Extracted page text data
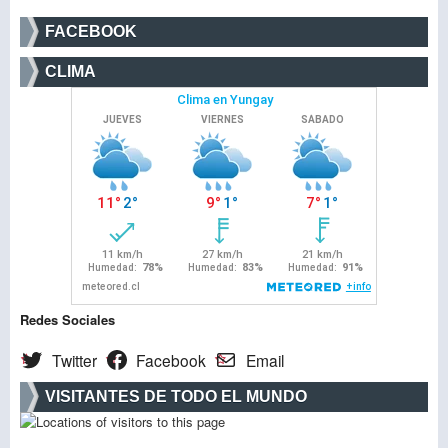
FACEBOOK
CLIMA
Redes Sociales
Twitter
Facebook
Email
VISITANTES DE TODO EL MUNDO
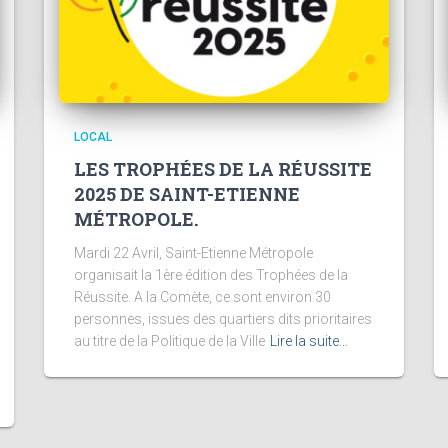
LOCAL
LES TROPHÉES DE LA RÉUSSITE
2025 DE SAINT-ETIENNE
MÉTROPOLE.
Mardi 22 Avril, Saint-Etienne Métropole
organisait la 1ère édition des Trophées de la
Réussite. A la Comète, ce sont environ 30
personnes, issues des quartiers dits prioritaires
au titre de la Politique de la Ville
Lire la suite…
* * *
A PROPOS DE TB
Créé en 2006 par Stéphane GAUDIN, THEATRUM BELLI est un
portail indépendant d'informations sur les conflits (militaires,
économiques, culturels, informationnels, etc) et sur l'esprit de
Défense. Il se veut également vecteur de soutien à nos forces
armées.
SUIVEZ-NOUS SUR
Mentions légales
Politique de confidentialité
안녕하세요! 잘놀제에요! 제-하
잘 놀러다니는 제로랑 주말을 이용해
* * *
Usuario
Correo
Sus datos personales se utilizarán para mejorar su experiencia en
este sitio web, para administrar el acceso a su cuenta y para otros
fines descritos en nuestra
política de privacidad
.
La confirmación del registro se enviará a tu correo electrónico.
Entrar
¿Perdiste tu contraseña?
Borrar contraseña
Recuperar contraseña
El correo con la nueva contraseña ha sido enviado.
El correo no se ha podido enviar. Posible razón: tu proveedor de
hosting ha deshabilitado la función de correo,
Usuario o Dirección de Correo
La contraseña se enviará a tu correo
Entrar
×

* [Exercise instructions] When the line with "La confirmación del" is reached in the data above, begin copying, and stop after the line with "hosting ha deshabilitado"; copy each line exactly, both ends included.

* [Answer box]
La confirmación del registro se enviará a tu correo electrónico.
Entrar
¿Perdiste tu contraseña?
Borrar contraseña
Recuperar contraseña
El correo con la nueva contraseña ha sido enviado.
El correo no se ha podido enviar. Posible razón: tu proveedor de
hosting ha deshabilitado la función de correo,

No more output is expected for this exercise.